HOW TO COMPLETE THIS TASK: Nothing in the records may be left out; restate them word for word.

DATA SUPPLIED:
━━━━━━━━━━━━━━━━━━━━
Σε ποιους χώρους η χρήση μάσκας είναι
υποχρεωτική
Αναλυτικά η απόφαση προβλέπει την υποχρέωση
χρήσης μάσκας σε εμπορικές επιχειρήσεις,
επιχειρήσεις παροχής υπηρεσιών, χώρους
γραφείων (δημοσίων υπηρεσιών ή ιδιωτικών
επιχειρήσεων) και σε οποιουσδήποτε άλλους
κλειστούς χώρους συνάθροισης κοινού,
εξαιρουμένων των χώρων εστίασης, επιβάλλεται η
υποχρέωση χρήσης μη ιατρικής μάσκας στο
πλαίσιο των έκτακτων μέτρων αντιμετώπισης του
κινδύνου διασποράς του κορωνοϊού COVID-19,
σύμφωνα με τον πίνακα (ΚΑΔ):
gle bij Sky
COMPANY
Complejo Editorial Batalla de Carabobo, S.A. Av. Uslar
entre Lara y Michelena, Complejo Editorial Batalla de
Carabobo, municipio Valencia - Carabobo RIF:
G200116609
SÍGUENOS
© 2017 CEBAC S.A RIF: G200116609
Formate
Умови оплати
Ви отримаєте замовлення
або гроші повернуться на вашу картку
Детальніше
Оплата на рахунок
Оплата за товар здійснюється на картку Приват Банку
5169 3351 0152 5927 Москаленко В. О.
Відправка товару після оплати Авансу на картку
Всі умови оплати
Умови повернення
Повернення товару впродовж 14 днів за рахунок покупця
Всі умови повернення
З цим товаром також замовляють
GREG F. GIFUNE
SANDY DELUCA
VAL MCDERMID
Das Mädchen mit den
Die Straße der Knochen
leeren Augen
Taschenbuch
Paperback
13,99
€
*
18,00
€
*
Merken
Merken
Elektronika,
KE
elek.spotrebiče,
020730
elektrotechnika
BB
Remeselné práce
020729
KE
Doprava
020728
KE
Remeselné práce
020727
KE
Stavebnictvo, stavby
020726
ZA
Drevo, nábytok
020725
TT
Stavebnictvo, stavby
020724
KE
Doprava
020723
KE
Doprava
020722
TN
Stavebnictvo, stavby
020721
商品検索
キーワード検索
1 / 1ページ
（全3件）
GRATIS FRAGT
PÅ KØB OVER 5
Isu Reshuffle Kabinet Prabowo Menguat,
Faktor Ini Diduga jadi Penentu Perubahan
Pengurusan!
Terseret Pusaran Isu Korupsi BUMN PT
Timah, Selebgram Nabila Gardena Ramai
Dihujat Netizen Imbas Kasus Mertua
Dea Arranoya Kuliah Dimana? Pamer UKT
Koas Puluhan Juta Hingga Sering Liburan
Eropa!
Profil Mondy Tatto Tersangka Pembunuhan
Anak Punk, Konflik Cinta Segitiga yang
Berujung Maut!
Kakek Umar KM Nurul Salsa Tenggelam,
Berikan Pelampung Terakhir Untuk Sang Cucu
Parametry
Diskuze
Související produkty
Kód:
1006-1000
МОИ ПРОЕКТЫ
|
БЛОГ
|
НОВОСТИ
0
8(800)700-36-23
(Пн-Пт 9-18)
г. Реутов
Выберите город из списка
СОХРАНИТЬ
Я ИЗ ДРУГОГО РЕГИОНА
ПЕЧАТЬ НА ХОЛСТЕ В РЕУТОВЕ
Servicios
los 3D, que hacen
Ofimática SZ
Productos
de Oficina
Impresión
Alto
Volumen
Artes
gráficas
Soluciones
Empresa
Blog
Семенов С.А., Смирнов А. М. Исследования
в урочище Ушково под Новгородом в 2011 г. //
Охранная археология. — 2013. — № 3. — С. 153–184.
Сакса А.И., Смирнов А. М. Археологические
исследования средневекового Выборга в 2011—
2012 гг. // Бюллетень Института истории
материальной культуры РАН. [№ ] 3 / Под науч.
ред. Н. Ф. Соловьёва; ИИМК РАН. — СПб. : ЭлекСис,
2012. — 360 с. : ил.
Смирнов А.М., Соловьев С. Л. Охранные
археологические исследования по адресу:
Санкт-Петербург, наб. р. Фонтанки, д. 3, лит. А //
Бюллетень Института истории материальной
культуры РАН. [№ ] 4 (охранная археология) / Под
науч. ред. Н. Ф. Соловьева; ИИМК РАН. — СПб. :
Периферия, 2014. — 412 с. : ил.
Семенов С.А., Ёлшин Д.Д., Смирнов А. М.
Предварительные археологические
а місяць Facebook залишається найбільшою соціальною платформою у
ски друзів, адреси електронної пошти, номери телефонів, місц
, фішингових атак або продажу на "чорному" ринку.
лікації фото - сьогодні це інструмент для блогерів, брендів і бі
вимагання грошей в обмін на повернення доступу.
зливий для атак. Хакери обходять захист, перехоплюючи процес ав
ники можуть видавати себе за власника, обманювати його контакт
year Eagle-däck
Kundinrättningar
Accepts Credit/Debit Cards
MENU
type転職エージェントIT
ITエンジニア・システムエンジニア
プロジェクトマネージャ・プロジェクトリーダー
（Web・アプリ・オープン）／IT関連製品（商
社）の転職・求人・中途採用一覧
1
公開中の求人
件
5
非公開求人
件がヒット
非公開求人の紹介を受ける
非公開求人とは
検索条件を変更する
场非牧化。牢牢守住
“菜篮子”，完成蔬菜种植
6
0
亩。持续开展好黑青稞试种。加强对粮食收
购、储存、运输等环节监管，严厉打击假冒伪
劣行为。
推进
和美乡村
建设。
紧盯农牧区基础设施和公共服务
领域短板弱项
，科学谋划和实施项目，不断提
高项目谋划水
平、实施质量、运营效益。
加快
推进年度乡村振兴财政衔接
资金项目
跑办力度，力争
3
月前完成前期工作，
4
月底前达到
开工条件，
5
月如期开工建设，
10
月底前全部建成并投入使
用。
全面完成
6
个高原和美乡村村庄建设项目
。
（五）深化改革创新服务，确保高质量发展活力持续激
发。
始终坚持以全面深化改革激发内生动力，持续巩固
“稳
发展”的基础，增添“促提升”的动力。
━━━━━━━━━━━━━━━━━━━━
TASK ANSWER:
Σε ποιους χώρους η χρήση μάσκας είναι
υποχρεωτική
Αναλυτικά η απόφαση προβλέπει την υποχρέωση
χρήσης μάσκας σε εμπορικές επιχειρήσεις,
επιχειρήσεις παροχής υπηρεσιών, χώρους
γραφείων (δημοσίων υπηρεσιών ή ιδιωτικών
επιχειρήσεων) και σε οποιουσδήποτε άλλους
κλειστούς χώρους συνάθροισης κοινού,
εξαιρουμένων των χώρων εστίασης, επιβάλλεται η
υποχρέωση χρήσης μη ιατρικής μάσκας στο
πλαίσιο των έκτακτων μέτρων αντιμετώπισης του
κινδύνου διασποράς του κορωνοϊού COVID-19,
σύμφωνα με τον πίνακα (ΚΑΔ):
gle bij Sky
COMPANY
Complejo Editorial Batalla de Carabobo, S.A. Av. Uslar
entre Lara y Michelena, Complejo Editorial Batalla de
Carabobo, municipio Valencia - Carabobo RIF:
G200116609
SÍGUENOS
© 2017 CEBAC S.A RIF: G200116609
Formate
Умови оплати
Ви отримаєте замовлення
або гроші повернуться на вашу картку
Детальніше
Оплата на рахунок
Оплата за товар здійснюється на картку Приват Банку
5169 3351 0152 5927 Москаленко В. О.
Відправка товару після оплати Авансу на картку
Всі умови оплати
Умови повернення
Повернення товару впродовж 14 днів за рахунок покупця
Всі умови повернення
З цим товаром також замовляють
GREG F. GIFUNE
SANDY DELUCA
VAL MCDERMID
Das Mädchen mit den
Die Straße der Knochen
leeren Augen
Taschenbuch
Paperback
13,99
€
*
18,00
€
*
Merken
Merken
Elektronika,
KE
elek.spotrebiče,
020730
elektrotechnika
BB
Remeselné práce
020729
KE
Doprava
020728
KE
Remeselné práce
020727
KE
Stavebnictvo, stavby
020726
ZA
Drevo, nábytok
020725
TT
Stavebnictvo, stavby
020724
KE
Doprava
020723
KE
Doprava
020722
TN
Stavebnictvo, stavby
020721
商品検索
キーワード検索
1 / 1ページ
（全3件）
GRATIS FRAGT
PÅ KØB OVER 5
Isu Reshuffle Kabinet Prabowo Menguat,
Faktor Ini Diduga jadi Penentu Perubahan
Pengurusan!
Terseret Pusaran Isu Korupsi BUMN PT
Timah, Selebgram Nabila Gardena Ramai
Dihujat Netizen Imbas Kasus Mertua
Dea Arranoya Kuliah Dimana? Pamer UKT
Koas Puluhan Juta Hingga Sering Liburan
Eropa!
Profil Mondy Tatto Tersangka Pembunuhan
Anak Punk, Konflik Cinta Segitiga yang
Berujung Maut!
Kakek Umar KM Nurul Salsa Tenggelam,
Berikan Pelampung Terakhir Untuk Sang Cucu
Parametry
Diskuze
Související produkty
Kód:
1006-1000
МОИ ПРОЕКТЫ
|
БЛОГ
|
НОВОСТИ
0
8(800)700-36-23
(Пн-Пт 9-18)
г. Реутов
Выберите город из списка
СОХРАНИТЬ
Я ИЗ ДРУГОГО РЕГИОНА
ПЕЧАТЬ НА ХОЛСТЕ В РЕУТОВЕ
Servicios
los 3D, que hacen
Ofimática SZ
Productos
de Oficina
Impresión
Alto
Volumen
Artes
gráficas
Soluciones
Empresa
Blog
Семенов С.А., Смирнов А. М. Исследования
в урочище Ушково под Новгородом в 2011 г. //
Охранная археология. — 2013. — № 3. — С. 153–184.
Сакса А.И., Смирнов А. М. Археологические
исследования средневекового Выборга в 2011—
2012 гг. // Бюллетень Института истории
материальной культуры РАН. [№ ] 3 / Под науч.
ред. Н. Ф. Соловьёва; ИИМК РАН. — СПб. : ЭлекСис,
2012. — 360 с. : ил.
Смирнов А.М., Соловьев С. Л. Охранные
археологические исследования по адресу:
Санкт-Петербург, наб. р. Фонтанки, д. 3, лит. А //
Бюллетень Института истории материальной
культуры РАН. [№ ] 4 (охранная археология) / Под
науч. ред. Н. Ф. Соловьева; ИИМК РАН. — СПб. :
Периферия, 2014. — 412 с. : ил.
Семенов С.А., Ёлшин Д.Д., Смирнов А. М.
Предварительные археологические
а місяць Facebook залишається найбільшою соціальною платформою у
ски друзів, адреси електронної пошти, номери телефонів, місц
, фішингових атак або продажу на "чорному" ринку.
лікації фото - сьогодні це інструмент для блогерів, брендів і бі
вимагання грошей в обмін на повернення доступу.
зливий для атак. Хакери обходять захист, перехоплюючи процес ав
ники можуть видавати себе за власника, обманювати його контакт
year Eagle-däck
Kundinrättningar
Accepts Credit/Debit Cards
MENU
type転職エージェントIT
ITエンジニア・システムエンジニア
プロジェクトマネージャ・プロジェクトリーダー
（Web・アプリ・オープン）／IT関連製品（商
社）の転職・求人・中途採用一覧
1
公開中の求人
件
5
非公開求人
件がヒット
非公開求人の紹介を受ける
非公開求人とは
検索条件を変更する
场非牧化。牢牢守住
“菜篮子”，完成蔬菜种植
6
0
亩。持续开展好黑青稞试种。加强对粮食收
购、储存、运输等环节监管，严厉打击假冒伪
劣行为。
推进
和美乡村
建设。
紧盯农牧区基础设施和公共服务
领域短板弱项
，科学谋划和实施项目，不断提
高项目谋划水
平、实施质量、运营效益。
加快
推进年度乡村振兴财政衔接
资金项目
跑办力度，力争
3
月前完成前期工作，
4
月底前达到
开工条件，
5
月如期开工建设，
10
月底前全部建成并投入使
用。
全面完成
6
个高原和美乡村村庄建设项目
。
（五）深化改革创新服务，确保高质量发展活力持续激
发。
始终坚持以全面深化改革激发内生动力，持续巩固
“稳
发展”的基础，增添“促提升”的动力。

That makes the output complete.